The architecture of Uber’s API gateway

papito · on May 23, 2021

I think you will find that Uber engineering is just like any other place - a lot of silly mistakes while people learn on the company dime.

This entry, for example, mentions how they avoided Go routines as a "performance concern" even without any data to prove it. It's bush league level to think you can do it better yourself.

https://eng.uber.com/go-geofence-highest-query-per-second-se...

thundergolfer · on May 23, 2021

That post you linked is the one that got heavily criticised by a Bing Maps engineer for being under-engineered[1].

1. https://medium.com/@buckhx/unwinding-uber-s-most-efficient-s...

Aeolun · on May 23, 2021

While the linked post maybbe right. I completely agree with the Uber engineers that it sounds too complicated. I can understand the double polygon search without thinking about it.

I also understand the double polygon search with bounding box optimization, so I’m not sure why that wasn’t used.

Closi · on May 23, 2021

If that’s the case, it’s weird that they would take the time to write a blog post about how great their algorithm is while effectively saying that they didn’t understand the other approaches and that they were too hard.

taf2 · on May 23, 2021

This is probably harsh but the description of their api gateway sounds like the description of corba from the late 90s… probably if you are just getting started and need something simple but powerful go with openresty… IMO it gives you all the benefits and it’s super fast/lightweight … you can get advanced with cookie sharing / signing or just do simple logging to statsd… it’s really good if you are starting out to get operational experience running nginx / statsd etc… IMO

fosk · on May 23, 2021

For anybody looking at OpenResty, it’s also worthwhile to a look at Kong, which is the largest openresty-based application and already provides the right abstractions in place for API management: https://github.com/Kong/kong

dtauzell · on May 23, 2021

The people defining CORBA faced many of e same issues we face with micro services today.

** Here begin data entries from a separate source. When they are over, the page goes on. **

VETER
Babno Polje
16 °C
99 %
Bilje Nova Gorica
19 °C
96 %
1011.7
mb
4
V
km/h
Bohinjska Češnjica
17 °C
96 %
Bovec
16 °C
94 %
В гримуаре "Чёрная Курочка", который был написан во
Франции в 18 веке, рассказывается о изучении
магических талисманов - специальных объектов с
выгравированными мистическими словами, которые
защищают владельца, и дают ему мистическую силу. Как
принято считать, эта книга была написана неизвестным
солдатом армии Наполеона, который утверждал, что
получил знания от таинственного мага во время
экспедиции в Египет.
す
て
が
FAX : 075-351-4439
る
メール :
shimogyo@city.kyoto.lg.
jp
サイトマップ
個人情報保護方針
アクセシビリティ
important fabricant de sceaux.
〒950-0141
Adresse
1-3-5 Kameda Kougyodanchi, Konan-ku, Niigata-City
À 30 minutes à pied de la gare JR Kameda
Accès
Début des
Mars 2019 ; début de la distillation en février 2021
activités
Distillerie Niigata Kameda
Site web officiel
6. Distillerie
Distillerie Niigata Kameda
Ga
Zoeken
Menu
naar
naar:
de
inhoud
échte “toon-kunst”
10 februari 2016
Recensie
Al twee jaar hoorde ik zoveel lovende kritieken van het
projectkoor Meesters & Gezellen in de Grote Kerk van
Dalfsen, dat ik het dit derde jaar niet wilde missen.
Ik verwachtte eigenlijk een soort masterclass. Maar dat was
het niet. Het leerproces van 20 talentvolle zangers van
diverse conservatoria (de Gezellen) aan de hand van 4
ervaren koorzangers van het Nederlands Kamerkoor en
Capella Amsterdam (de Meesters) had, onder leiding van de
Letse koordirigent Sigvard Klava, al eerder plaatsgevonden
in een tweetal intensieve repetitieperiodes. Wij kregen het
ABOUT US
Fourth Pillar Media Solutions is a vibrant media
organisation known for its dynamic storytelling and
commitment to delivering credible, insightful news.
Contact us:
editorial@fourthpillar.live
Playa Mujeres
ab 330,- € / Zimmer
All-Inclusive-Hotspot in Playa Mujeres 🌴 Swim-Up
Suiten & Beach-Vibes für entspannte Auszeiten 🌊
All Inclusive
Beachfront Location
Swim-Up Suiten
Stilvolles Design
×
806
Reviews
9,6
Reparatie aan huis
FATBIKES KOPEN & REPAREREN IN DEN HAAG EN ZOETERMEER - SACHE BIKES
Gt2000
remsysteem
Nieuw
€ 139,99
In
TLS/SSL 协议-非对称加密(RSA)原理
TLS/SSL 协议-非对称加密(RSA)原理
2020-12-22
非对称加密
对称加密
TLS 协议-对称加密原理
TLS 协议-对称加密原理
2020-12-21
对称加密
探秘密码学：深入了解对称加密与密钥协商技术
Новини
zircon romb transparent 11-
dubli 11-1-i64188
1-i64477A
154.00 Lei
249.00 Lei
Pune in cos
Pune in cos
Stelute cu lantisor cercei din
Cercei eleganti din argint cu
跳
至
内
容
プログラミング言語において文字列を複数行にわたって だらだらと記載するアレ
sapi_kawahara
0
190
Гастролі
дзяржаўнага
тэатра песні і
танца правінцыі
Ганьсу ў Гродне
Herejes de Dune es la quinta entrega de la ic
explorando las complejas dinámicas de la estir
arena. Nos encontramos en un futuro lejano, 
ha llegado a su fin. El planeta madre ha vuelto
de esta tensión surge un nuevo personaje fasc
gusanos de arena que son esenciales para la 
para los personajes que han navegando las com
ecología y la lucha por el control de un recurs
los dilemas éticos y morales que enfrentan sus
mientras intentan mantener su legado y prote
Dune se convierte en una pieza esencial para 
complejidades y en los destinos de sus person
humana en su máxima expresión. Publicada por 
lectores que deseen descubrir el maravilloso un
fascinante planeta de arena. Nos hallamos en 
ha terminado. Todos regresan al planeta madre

TeMPOraL · on May 23, 2021

After working with Distributed COM, I'd go as far as to say that people building DCOM software were doing microservices, way before that term was known or popular - microservices at much finer granularity (per object), and all the bells&whistles people make startups off today - like load balancing, service discovery, strong auth, etc. - were already built into the platform and properly integrated.

Alas, it was ahead of its time; the legacy of C makes it hard to work with.

barrkel · on May 23, 2021

Eh, but stateful and synchronous and chatty. I don't think DCOM has too many good ideas, beyond what it shares with CORBA - mostly, an IDL. It's good to have an IDL if you're going to be serious about heterogeneous implementations.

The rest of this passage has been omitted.